> [Your instructions]:
What lines in the entries below contain the word "deze"? Copy all of them.

Saved entries:
******************************
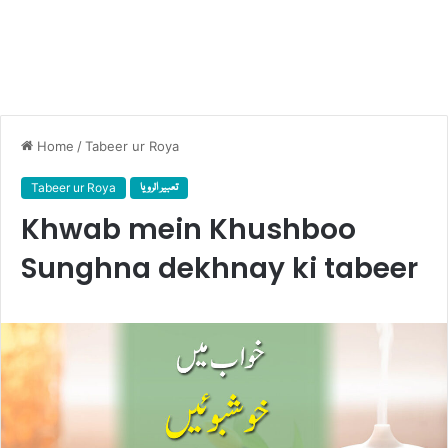
Home
/
Tabeer ur Roya
Tabeer ur Roya
تعبیر الرویا
Khwab mein Khushboo
Sunghna dekhnay ki tabeer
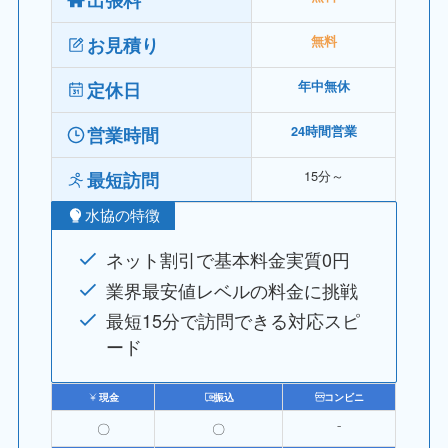
お見積り
無料
定休日
年中無休
営業時間
24時間営業
15分～
最短訪問
水協の特徴
ネット割引で基本料金実質0円
業界最安値レベルの料金に挑戦
最短15分で訪問できる対応スピ
ード
現金
振込
コンビニ
〇
〇
⁻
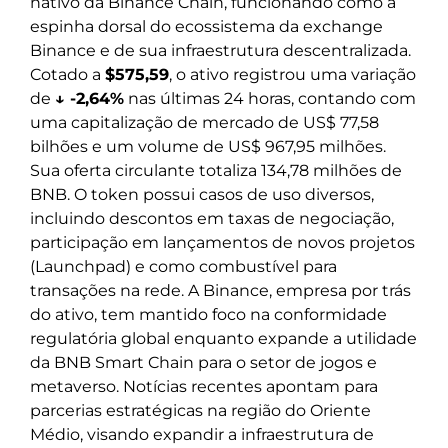
nativo da Binance Chain, funcionando como a
espinha dorsal do ecossistema da exchange
Binance e de sua infraestrutura descentralizada.
Cotado a
$575,59
, o ativo registrou uma variação
de
↓ -2,64%
nas últimas 24 horas, contando com
uma capitalização de mercado de US$ 77,58
bilhões e um volume de US$ 967,95 milhões.
Sua oferta circulante totaliza 134,78 milhões de
BNB. O token possui casos de uso diversos,
incluindo descontos em taxas de negociação,
participação em lançamentos de novos projetos
(Launchpad) e como combustível para
transações na rede. A Binance, empresa por trás
do ativo, tem mantido foco na conformidade
regulatória global enquanto expande a utilidade
da BNB Smart Chain para o setor de jogos e
metaverso. Notícias recentes apontam para
parcerias estratégicas na região do Oriente
Médio, visando expandir a infraestrutura de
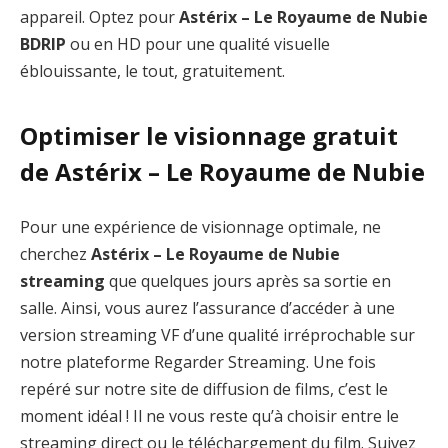
appareil. Optez pour
Astérix – Le Royaume de Nubie
BDRIP
ou en HD pour une qualité visuelle
éblouissante, le tout, gratuitement.
Optimiser le visionnage gratuit
de Astérix – Le Royaume de Nubie
Pour une expérience de visionnage optimale, ne
cherchez
Astérix – Le Royaume de Nubie
streaming
que quelques jours après sa sortie en
salle. Ainsi, vous aurez l’assurance d’accéder à une
version streaming VF d’une qualité irréprochable sur
notre plateforme Regarder Streaming. Une fois
repéré sur notre site de diffusion de films, c’est le
moment idéal ! Il ne vous reste qu’à choisir entre le
streaming direct ou le téléchargement du film. Suivez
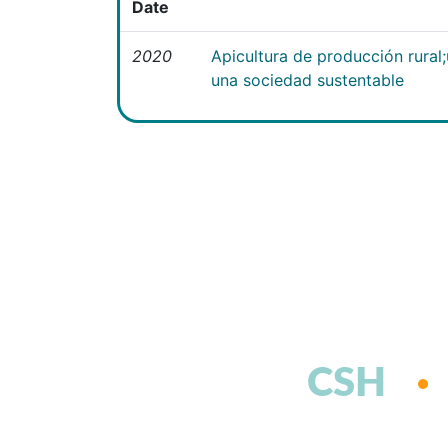
Date
2020
Apicultura de producción rural
una sociedad sustentable
CSH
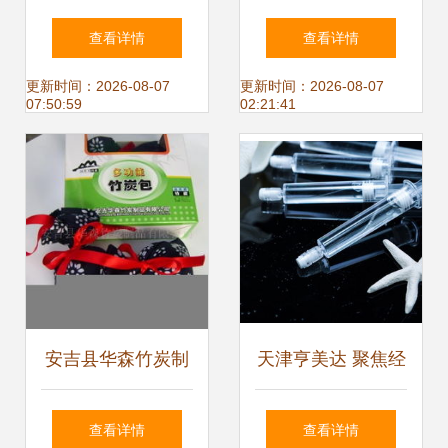
健康的科技卫士
品有限公司保健用
查看详情
查看详情
品及保健器械产品
更新时间：2026-08-07
更新时间：2026-08-07
07:50:59
02:21:41
列表
安吉县华森竹炭制
天津亨美达 聚焦经
品 绿色健康生活，
络保健器材源头，
查看详情
查看详情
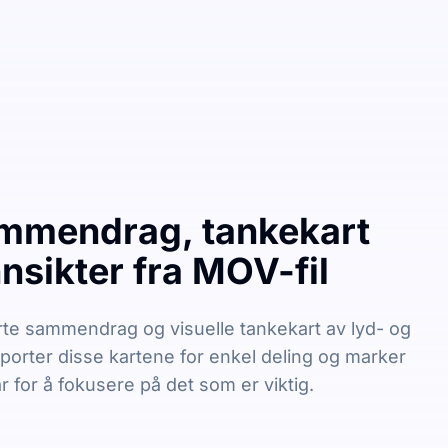
mmendrag, tankekart
nsikter fra MOV-fil
te sammendrag og visuelle tankekart av lyd- og
sporter disse kartene for enkel deling og marker
r for å fokusere på det som er viktig.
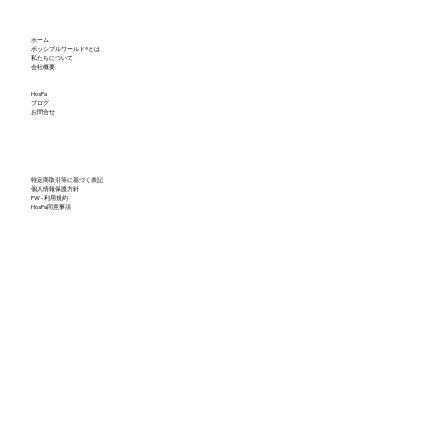
不確実な世界とグリーン・スノーボール
ホーム
の軌跡：ポッシブルワールドが映し出し
ポッシブルワールド®とは
私たちについて
会社概要
た私たちの可能性（後編）
HosPa
ブログ
お問合せ
特定商取引等に基づく表記
個人情報保護方針
PW - 利用規約
HosPa同意事項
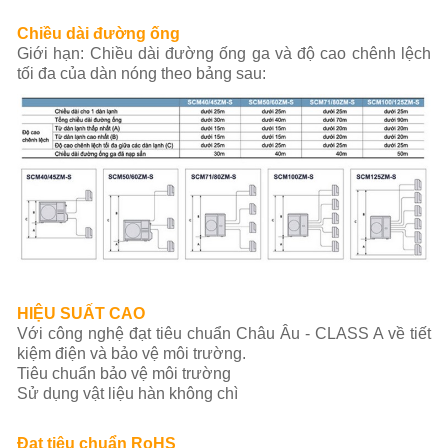
Chiều dài đường ống
Giới hạn: Chiều dài đường ống ga và độ cao chênh lệch
tối đa của dàn nóng theo bảng sau:
HIỆU SUẤT CAO
Với công nghệ đạt tiêu chuẩn Châu Âu - CLASS A về tiết
kiệm điện và bảo vệ môi trường.
Tiêu chuẩn bảo vệ môi trường
Sử dụng vật liệu hàn không chì
Đạt tiêu chuẩn RoHS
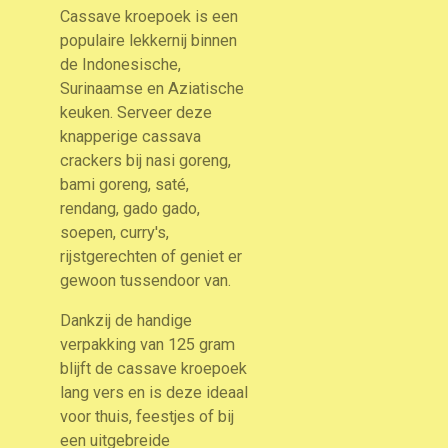
Cassave kroepoek is een
populaire lekkernij binnen
de Indonesische,
Surinaamse en Aziatische
keuken. Serveer deze
knapperige cassava
crackers bij nasi goreng,
bami goreng, saté,
rendang, gado gado,
soepen, curry's,
rijstgerechten of geniet er
gewoon tussendoor van.
Dankzij de handige
verpakking van 125 gram
blijft de cassave kroepoek
lang vers en is deze ideaal
voor thuis, feestjes of bij
een uitgebreide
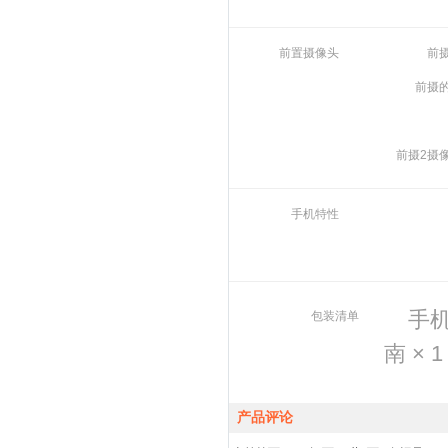
前置摄像头
前
前摄
前摄2摄
手机特性
手机
包装清单
南 × 
产品评论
******************************
> [Final answer]:
keuken. Serveer deze
lang vers en is deze ideaal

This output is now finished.